(Record excerpts begins)

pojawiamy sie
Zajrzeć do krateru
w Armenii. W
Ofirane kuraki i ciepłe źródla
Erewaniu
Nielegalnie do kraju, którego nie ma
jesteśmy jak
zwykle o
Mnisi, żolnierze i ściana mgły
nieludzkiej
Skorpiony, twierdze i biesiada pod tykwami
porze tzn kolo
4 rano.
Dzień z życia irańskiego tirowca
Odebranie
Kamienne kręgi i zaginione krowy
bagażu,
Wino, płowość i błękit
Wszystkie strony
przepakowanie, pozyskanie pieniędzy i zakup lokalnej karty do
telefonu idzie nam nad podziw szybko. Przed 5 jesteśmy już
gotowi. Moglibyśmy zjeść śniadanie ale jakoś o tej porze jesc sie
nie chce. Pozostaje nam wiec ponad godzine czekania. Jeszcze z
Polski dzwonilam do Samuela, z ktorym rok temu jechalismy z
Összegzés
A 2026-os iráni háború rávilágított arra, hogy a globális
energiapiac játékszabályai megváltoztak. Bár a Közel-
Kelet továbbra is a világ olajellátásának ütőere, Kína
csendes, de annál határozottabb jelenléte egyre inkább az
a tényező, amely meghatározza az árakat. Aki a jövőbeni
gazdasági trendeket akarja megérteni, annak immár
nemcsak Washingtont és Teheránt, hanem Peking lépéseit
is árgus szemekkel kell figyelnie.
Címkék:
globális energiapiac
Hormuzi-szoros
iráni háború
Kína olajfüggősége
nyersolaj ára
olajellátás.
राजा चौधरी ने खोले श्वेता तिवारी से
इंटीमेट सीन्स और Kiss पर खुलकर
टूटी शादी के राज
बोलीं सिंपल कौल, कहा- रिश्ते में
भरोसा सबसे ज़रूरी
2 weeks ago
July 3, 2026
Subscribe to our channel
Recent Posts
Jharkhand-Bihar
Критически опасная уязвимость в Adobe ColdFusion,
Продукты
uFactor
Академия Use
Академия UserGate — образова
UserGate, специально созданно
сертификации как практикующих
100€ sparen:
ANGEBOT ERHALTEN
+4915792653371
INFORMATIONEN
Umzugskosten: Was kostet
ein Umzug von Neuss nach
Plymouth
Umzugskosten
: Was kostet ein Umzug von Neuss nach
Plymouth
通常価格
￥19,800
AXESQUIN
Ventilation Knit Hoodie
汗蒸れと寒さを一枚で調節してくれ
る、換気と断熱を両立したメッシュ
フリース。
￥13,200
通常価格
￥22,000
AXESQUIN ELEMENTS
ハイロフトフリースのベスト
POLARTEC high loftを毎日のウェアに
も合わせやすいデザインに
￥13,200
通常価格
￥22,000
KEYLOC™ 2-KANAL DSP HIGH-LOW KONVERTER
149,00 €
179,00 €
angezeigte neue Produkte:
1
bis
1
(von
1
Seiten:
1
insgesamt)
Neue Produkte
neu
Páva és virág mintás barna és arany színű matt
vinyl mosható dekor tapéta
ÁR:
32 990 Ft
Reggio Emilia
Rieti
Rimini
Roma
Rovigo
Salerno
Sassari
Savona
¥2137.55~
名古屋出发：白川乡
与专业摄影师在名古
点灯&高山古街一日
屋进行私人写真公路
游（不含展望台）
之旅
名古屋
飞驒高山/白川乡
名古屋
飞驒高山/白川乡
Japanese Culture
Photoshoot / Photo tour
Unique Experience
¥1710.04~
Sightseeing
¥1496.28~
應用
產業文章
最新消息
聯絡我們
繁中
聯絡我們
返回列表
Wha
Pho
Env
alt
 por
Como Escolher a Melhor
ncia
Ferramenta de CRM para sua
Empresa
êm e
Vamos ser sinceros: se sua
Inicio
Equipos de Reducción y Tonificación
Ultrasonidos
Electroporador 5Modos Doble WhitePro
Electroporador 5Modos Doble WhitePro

(Record excerpts ends)
(Record excerpts begins)

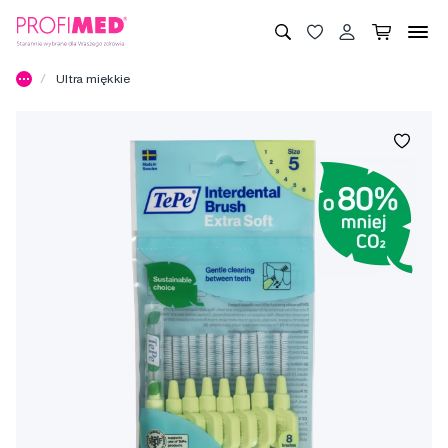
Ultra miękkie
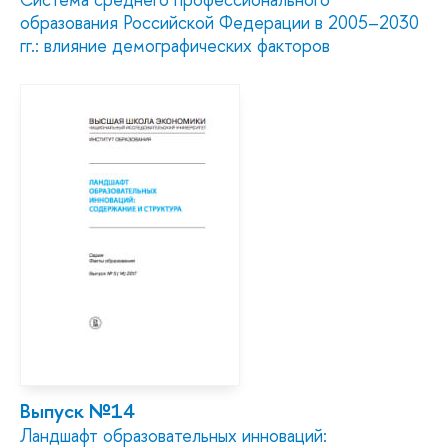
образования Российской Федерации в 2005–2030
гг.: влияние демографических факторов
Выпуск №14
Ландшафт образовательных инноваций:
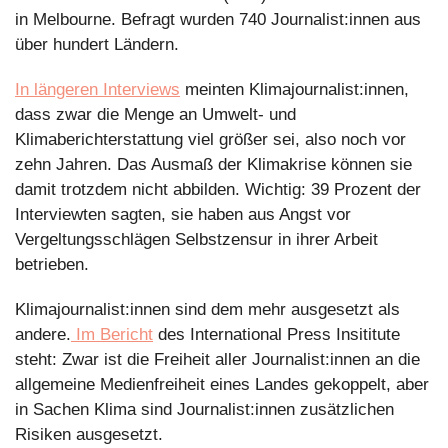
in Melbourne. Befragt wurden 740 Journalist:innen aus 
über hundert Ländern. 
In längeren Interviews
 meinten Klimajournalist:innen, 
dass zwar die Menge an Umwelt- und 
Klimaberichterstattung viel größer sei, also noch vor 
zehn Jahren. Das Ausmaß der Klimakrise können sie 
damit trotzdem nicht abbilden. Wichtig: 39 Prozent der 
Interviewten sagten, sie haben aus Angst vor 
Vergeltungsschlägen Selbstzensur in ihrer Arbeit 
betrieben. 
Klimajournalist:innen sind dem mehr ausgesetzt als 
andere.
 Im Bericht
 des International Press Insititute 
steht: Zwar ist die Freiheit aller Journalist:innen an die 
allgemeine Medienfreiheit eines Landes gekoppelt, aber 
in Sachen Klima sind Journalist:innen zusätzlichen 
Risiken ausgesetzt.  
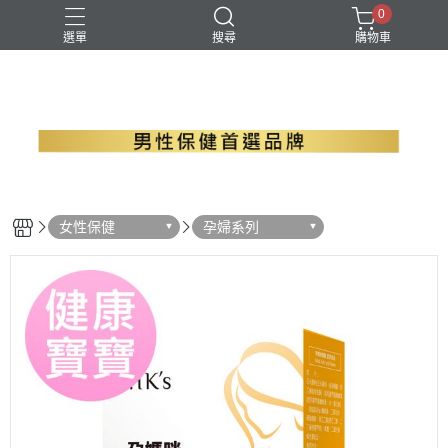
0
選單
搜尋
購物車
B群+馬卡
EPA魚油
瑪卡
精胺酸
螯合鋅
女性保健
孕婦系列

(Record excerpts ends)

For each line in the records that holds "ausgesetzt", show that line as it stands.

Task response -
Klimajournalist:innen sind dem mehr ausgesetzt als 
Risiken ausgesetzt.  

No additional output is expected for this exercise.